This also translates to this expression:\\
\textbf{If any vector in the set is not possible to be expressed as a linear combination of other vectors in the set, then the set of vectors is linearly independent.}\\


\subsubsection{Examples}
$S = \{\begin{bmatrix}2\\2\end{bmatrix}, \begin{bmatrix}1\\0\end{bmatrix}, \begin{bmatrix}0\\2\end{bmatrix} $\} is a set of \textbf{Linearly Dependent} vector.\\
The solution to the expression 
\begin{equation}
\vec{0} = t_1\begin{bmatrix}2\\2\end{bmatrix}+ t_2\begin{bmatrix}1\\0\end{bmatrix} +t_3\begin{bmatrix}0\\2\end{bmatrix}
\end{equation}
can be solved by $t_1 = 1, t_2=-2, t_3=-1$. Since $t_i$ values are not all zeros, this set of vector is linearly dependent.\\
\noindent
Consider $T = \{\begin{bmatrix}1\\0\end{bmatrix}, \begin{bmatrix}0\\2\end{bmatrix}$\}.
The solution to the expression 
\begin{equation}
\vec{0} = t_1\begin{bmatrix}1\\0\end{bmatrix}+ t_2\begin{bmatrix}0\\1\end{bmatrix}
\end{equation}
is only the trivial solution, where all the $t_i$ values must be zero in order for the equation to be satisfied. Therefore, set of vector $T$ is linearly independent.

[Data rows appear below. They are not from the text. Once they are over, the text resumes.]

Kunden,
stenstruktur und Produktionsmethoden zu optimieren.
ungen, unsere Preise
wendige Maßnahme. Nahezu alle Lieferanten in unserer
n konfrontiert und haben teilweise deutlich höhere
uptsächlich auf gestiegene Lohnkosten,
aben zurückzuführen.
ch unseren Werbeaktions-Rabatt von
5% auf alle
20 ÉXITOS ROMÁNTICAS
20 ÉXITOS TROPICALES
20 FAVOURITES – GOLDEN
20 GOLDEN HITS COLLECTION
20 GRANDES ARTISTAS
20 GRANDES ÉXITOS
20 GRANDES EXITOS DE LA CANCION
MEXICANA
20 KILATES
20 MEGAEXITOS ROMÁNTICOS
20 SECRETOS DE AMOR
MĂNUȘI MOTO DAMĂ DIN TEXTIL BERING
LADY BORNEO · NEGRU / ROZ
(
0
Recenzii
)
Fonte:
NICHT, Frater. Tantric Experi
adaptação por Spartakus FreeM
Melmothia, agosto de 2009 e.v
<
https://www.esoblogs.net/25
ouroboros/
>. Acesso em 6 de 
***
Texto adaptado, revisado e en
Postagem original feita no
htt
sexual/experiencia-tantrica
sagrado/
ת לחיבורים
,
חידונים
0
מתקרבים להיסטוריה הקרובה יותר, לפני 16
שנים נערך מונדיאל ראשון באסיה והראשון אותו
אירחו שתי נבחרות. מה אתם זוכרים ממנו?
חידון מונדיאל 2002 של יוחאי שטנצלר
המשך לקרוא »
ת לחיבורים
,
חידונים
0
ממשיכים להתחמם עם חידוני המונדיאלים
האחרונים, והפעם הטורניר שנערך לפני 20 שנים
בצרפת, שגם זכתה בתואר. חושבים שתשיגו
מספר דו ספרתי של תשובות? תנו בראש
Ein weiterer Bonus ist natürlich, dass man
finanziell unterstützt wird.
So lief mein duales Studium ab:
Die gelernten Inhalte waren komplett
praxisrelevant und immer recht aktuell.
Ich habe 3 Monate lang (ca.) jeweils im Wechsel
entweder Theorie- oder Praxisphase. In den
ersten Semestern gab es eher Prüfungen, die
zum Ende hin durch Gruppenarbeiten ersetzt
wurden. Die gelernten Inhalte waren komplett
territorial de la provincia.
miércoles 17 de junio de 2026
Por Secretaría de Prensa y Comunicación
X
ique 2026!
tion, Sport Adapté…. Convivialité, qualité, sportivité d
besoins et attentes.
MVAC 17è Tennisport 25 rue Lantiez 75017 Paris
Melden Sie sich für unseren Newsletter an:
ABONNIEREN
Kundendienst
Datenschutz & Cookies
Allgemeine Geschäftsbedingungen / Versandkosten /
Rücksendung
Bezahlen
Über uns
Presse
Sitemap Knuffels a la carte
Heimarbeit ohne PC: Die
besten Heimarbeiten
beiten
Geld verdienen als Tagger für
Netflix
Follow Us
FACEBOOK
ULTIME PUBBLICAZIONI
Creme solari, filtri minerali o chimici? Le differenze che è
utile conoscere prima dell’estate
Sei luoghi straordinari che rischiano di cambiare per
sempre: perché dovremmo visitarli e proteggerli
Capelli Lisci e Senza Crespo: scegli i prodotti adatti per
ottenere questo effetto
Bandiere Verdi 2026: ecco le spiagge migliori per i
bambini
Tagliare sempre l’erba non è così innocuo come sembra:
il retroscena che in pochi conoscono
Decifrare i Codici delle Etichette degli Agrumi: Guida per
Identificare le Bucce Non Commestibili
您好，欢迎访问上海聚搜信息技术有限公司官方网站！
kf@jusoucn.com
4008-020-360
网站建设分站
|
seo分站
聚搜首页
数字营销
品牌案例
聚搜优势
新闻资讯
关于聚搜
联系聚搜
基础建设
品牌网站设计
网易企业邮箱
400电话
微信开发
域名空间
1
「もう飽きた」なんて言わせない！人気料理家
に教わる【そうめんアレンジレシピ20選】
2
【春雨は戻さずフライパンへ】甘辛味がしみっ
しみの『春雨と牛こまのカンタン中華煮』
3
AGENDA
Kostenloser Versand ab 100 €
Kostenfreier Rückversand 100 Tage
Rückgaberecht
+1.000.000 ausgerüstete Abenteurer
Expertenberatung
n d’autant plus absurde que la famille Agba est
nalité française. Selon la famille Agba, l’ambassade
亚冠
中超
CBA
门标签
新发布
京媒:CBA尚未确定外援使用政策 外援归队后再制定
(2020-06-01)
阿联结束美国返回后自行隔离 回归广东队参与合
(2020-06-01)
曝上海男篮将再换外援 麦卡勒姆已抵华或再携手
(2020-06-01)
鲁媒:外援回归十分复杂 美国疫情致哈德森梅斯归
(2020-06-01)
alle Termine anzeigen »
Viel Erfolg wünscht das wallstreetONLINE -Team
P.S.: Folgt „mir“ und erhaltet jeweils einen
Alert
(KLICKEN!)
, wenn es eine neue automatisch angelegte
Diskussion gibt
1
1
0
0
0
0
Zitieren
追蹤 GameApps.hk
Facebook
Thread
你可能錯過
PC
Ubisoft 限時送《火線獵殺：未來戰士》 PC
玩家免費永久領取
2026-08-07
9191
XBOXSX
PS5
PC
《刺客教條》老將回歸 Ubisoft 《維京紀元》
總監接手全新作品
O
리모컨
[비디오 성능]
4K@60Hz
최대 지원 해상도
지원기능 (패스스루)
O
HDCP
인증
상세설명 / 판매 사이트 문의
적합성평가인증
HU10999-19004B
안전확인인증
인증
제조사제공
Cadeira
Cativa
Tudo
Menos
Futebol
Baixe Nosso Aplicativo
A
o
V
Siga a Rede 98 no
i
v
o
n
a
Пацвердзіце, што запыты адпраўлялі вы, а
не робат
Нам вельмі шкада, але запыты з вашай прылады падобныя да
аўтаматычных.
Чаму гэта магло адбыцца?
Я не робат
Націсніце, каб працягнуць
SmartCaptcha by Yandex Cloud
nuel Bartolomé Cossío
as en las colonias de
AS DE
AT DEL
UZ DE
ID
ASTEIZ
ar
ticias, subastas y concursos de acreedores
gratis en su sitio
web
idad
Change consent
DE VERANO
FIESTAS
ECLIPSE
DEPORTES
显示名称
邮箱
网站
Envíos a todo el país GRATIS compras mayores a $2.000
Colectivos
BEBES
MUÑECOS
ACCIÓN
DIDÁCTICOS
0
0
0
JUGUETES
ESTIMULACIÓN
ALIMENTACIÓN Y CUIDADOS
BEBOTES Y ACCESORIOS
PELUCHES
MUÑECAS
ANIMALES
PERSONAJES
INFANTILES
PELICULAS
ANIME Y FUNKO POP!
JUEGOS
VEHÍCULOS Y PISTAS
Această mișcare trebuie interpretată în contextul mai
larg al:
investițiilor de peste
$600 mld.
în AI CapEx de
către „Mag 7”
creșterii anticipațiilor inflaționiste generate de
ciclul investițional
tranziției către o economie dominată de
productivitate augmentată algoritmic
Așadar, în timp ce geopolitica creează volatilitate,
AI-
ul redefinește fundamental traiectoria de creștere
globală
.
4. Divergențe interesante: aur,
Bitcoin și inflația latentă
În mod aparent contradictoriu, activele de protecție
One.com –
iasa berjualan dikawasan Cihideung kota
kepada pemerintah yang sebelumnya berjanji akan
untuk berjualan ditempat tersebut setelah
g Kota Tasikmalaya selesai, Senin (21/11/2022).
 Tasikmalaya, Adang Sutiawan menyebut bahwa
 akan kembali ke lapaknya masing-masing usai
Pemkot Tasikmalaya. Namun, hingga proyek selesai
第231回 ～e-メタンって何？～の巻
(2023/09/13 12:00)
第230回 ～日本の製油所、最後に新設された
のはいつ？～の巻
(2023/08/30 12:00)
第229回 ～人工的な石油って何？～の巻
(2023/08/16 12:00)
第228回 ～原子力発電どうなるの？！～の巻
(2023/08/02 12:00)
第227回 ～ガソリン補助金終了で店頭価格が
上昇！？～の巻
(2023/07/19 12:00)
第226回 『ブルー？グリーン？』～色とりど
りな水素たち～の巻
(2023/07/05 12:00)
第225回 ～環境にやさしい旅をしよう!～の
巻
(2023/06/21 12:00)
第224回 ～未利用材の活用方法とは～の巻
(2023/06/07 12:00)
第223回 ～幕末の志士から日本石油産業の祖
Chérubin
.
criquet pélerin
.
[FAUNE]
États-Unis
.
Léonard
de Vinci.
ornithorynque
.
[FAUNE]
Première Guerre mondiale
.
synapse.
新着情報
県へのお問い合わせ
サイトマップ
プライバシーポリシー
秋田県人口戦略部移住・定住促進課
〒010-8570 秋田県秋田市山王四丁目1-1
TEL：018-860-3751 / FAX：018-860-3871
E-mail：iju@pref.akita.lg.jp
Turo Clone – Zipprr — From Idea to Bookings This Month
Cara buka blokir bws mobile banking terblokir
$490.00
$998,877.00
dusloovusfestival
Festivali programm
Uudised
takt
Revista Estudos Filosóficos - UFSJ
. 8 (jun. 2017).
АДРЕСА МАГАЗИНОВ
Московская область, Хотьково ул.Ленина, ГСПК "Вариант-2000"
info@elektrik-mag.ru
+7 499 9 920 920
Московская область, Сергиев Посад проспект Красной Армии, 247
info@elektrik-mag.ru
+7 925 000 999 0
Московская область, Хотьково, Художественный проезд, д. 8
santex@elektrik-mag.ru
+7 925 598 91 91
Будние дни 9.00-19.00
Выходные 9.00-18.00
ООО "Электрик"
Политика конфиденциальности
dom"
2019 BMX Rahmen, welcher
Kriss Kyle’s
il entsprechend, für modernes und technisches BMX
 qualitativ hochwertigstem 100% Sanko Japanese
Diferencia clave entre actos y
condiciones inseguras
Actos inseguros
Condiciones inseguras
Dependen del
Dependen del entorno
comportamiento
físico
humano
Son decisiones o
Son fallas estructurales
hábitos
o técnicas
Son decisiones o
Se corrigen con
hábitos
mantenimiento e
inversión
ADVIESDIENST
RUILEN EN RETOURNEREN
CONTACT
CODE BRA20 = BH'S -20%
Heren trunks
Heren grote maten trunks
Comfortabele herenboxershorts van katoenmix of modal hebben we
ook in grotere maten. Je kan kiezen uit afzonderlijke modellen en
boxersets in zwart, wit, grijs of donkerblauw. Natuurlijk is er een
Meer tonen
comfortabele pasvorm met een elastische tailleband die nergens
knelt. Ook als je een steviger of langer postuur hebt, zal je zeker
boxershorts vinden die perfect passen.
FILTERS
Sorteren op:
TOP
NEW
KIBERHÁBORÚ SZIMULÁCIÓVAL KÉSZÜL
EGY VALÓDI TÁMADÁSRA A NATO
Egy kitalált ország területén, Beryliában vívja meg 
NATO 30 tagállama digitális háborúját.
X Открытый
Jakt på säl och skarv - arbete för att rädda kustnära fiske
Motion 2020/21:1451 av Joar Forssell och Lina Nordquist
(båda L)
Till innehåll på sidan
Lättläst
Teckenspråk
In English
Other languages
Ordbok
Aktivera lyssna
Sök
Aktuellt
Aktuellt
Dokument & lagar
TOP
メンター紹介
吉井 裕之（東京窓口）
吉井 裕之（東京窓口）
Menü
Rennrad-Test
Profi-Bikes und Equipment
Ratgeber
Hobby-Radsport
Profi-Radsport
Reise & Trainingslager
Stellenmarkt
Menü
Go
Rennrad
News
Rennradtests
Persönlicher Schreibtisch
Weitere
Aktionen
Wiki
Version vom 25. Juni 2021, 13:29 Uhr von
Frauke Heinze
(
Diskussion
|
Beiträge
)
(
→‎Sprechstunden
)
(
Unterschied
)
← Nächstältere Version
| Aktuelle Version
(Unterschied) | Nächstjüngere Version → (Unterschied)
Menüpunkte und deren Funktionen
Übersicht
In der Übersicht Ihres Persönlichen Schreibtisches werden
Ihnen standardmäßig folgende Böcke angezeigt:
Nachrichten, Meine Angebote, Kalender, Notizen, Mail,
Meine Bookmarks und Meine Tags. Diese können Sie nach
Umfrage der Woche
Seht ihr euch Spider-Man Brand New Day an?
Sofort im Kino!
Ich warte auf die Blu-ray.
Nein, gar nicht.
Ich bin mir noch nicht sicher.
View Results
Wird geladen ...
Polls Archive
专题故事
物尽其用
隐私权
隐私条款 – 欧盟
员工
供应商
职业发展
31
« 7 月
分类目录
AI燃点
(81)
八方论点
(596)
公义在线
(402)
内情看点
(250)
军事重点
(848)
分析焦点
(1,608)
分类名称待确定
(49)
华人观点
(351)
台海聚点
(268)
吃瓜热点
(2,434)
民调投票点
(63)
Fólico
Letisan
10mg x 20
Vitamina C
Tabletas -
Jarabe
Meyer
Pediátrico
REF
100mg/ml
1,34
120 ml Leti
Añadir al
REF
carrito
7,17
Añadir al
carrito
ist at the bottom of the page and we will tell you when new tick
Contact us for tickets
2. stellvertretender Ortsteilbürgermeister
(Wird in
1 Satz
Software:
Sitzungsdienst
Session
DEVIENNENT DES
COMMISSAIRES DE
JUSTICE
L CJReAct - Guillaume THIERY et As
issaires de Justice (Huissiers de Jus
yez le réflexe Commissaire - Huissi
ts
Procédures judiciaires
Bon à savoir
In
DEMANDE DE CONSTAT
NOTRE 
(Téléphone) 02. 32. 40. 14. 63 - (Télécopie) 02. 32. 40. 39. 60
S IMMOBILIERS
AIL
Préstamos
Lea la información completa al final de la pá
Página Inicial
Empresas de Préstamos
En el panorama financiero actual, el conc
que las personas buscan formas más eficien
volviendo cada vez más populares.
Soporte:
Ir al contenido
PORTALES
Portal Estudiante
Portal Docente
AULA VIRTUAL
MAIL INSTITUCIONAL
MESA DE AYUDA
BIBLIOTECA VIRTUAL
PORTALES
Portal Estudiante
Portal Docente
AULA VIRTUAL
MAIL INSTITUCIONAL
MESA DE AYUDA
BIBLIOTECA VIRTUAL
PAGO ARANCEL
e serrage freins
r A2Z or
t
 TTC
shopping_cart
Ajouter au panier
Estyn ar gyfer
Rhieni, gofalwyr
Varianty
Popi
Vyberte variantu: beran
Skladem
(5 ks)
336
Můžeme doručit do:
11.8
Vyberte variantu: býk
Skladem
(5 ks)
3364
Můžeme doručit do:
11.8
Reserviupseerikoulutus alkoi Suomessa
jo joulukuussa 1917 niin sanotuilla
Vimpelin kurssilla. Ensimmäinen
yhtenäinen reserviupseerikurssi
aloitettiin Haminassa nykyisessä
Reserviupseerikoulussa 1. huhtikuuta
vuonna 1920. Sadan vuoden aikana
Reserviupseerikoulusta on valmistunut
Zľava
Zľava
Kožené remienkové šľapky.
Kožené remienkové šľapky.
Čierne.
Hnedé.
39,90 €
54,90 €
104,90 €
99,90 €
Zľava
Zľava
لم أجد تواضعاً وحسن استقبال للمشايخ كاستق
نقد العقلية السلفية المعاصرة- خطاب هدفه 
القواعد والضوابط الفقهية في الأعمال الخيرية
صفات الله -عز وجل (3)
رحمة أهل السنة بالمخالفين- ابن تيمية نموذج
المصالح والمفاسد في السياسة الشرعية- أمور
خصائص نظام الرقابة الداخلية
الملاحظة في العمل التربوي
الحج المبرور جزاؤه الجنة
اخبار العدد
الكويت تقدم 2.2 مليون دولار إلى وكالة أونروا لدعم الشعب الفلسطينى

\subsection{Norm of a Vector}
Norm of a vector is the magnitude of that vector (length of the vector). The famous Pythagoras Theorem can be expanded to find out the norm of a vector in $\R^n$.
Norm of a vector is indicated with two vertical lines.
\begin{equation}
||\vec{v}|| = \sqrt{{v_1}^2+{v_2}^2+...+{v_n}^2}
\end{equation}
\subsection{Dot Product}
Dot product is very difficult to describe with words exactly what it is. However, it will help if you understand that the dot product between Force and Displacement is Work.\\
Dot product has two definitions. They both yield the same result, but each of them are used in different situations.\\
\subsubsection{Unit Vector}
With the knowledge of norm of a vector, it is possible to find the unit vector. Unit vector is a vector that has the same direction, but has magnitude of 1.\\
Unit vector is calculated by dividing the vector by the norm. It is indicated with a hat on top of the vector.\\
\begin{equation}
\uvec{x} = \frac{\vec{x}}{||\vec{x}||}
\end{equation}

\begin{enumerate}
  \item $\vec{x}\cdot\vec{y} = ||\vec{x}|| ||\vec{y}|| cos\theta$
  \item $\vec{x}\cdot\vec{y} = x_1y_1 + x_2y_2 + ... +x_ny_n$
\end{enumerate}
The first equation is generally used more for physics problem, where the angle between the vectors, and magnitudes of the vectors are usually given. The second definition is more used for mathematics, where the components of the vectors is usually given.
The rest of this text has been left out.